Spring offerings at the Erie Art Museum

On State Street, there is a building which can seem nondescript from the outside. Once you step inside, you’ll find that there is much more than you expected.

The Erie Art Museum is one treasure. This center for visual art contains works of artists from Erie and around the world.

There are cycles of exhibits which go through the museum.

Currently, there is an exhibit from Robert Polidori, a photographer whose credentials include working as a staff photographer for the New Yorker for over 10 years, as well as being “internationally recognized as probably the world’s most renowned architecture photographer,” according to Carolyn Eller, the Museum’s director of Marketing and Public Relations.

That exhibit will include work from all over the world, as well as a talk given by Polidori, free to the public. The event is “Photopalooza” and the exhibit will last until late April.

After the Polidori exhibit is removed, the spring art show will go up.
“People from within a 250 mile radius of Erie can pay to submit their work to be judged…and from the 900 or so pieces submitted each year, [the juror] whittles it down to about 75 pieces which make up the show,” Eller said.

Eller boasted the museum hosts one of the few live juried art shows in the country.

“Most museums have an electronic submission process, so the juror looks at slides on a computer screen. And we’re one of the only museums where the pieces are paraded in front of the juror and he says ‘yes’ or ‘no’,” Eller said.
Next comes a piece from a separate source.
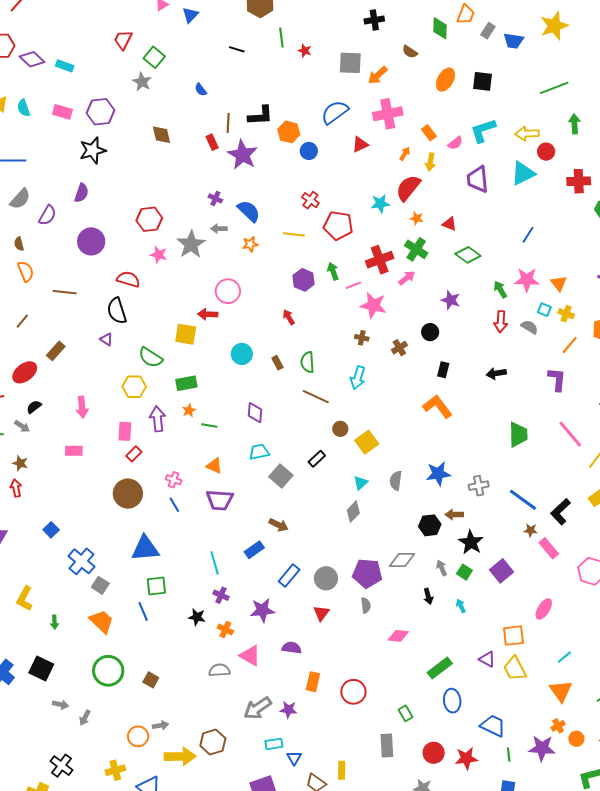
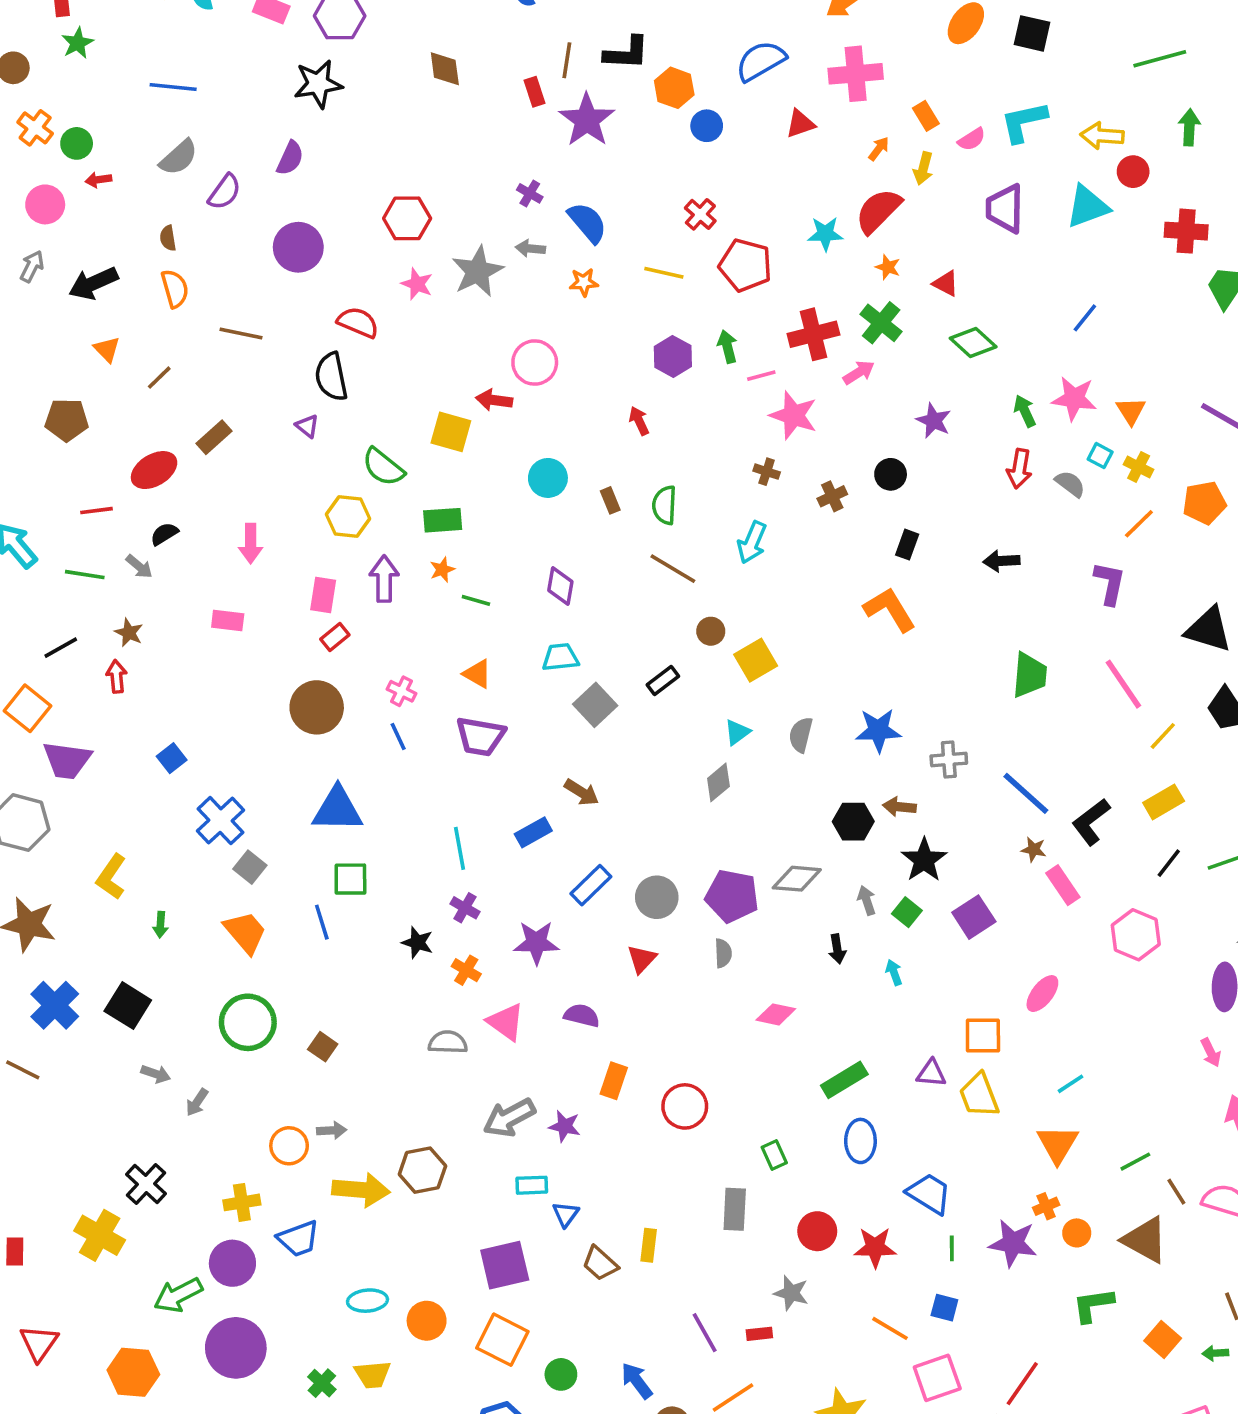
purple triangle: (487, 659) -> (931, 1073), turned -30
The museum currently does not know what will be featured in the show, but Eller is excited to see what will adorn the walls of the main gallery when the show opens April 26.

Aside from the main exhibit and events which fill up the schedule, the museum contains a phenomenal permanent collection in the upper part of the museum.

The walls are covered with art works which come from Erie native, Joseph Plavcan, who Eller claims is “one of the most famous painters to come from Erie.”

His prodigy, Richard Anuszkiewicz, also from Erie, founded the optical art movement in the world.

Those are just two names which have come from Erie.” Eller then stated one of the museum’s goals in the community:
“I think while it’s important that we’re showcasing work from Robert Polidori…we have pieces in our permanent collection from artists all over the world, but also some who have come from Erie. We’re about showcasing quality art in all its forms,” Eller said.

The Erie Art Museum is open on Tuesdays thru Saturdays from 11 a.m. to 5 p.m. and Sundays from 1 p.m. to 5 p.m.